City staffers were directed pick up where a $500,000 report by PA Consulting left off.

The council, reacting to reports of nepotism and fire officials fudging response times, hired the consultants to help come up with blueprint for reform. Members also suggested hiring outside help to come up with a new system for tracking and reporting response times, which helps guide the deployment of resources and cut overtime costs.

Staffers were instructed work with fire department officials, the Fire Commission and the firefighters union to reassess the department’s disciplinary process and recommend improvements.

Staffers were urged to come up with maps of proposed firefighting districts, similar to the way the police department is dividing into bureaus, with 21 patrol areas.

New positions were authorized for a chief technology officer, an executive director, a director fire statistics and a deputy chief.

The executive director would report to the Fire Commission, and the added deputy chief would oversee medical services.

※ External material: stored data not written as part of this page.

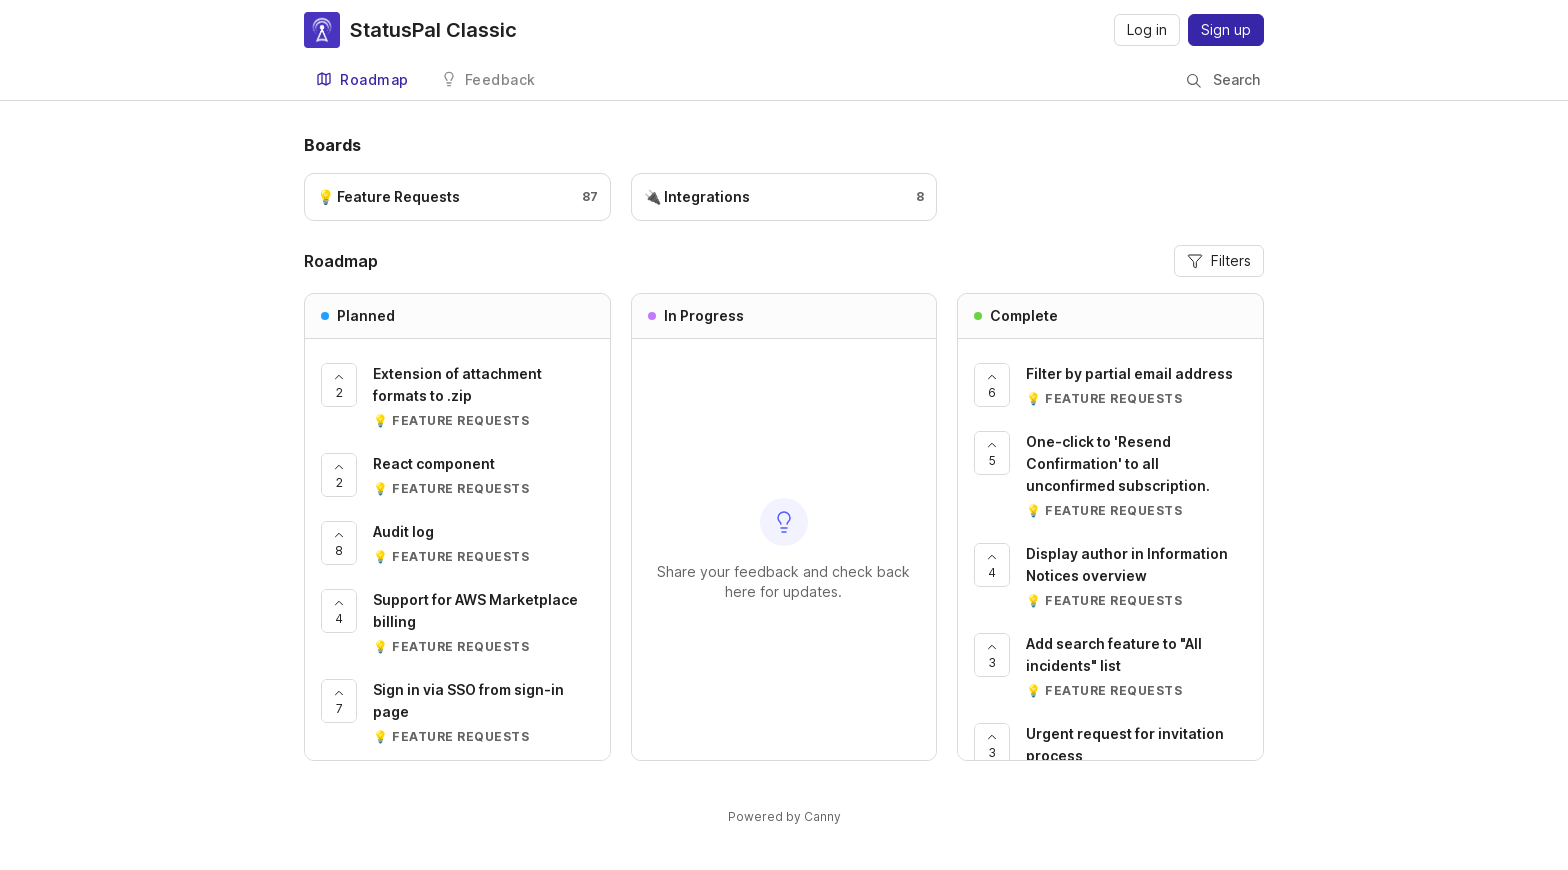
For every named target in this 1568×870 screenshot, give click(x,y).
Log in (1147, 29)
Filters (1219, 260)
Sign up (1226, 29)
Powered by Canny (784, 816)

A list of recommendations for the City Council’s review is expected by July 1.

The union representing 3,100 sworn fire department employees panned the PA Consulting report earlier this month. In a letter sent to council members, union president Frank Lima called the report “woefully lacking.”

PA Consulting did not ask for input from the firefighters union, Lima said, and the report writers did not seem to understand what he called complex public safety issues.

The consultant’s report, which said the fire department had a “cultural aversion to change and fear of litigation,” recommended giving the fire chief a five-year employment contract and filling about 200 positions with civilian employees.

The report found that chief’s job had devolved into a “revolving position, which has destabilized the LAFD.”

It also criticized the department for putting people into supervisory positions for which they were unqualified.

As of the disciplinary process, “it is broken, driven by fear of litigation, reprisals and the perception that it is a `no-win’ situation.”

The report recommended hiring civilian managers and called for 193 sworn positions to be “civilianized,” including the director of employee relations, communications and data analysis, as well as the newly created position of chief technology officer.

Over the past 10-15 years, the Los Angeles Police Department has been replacing sworn officers in desk jobs and other non-policing roles with civilians, the consultant’s report noted.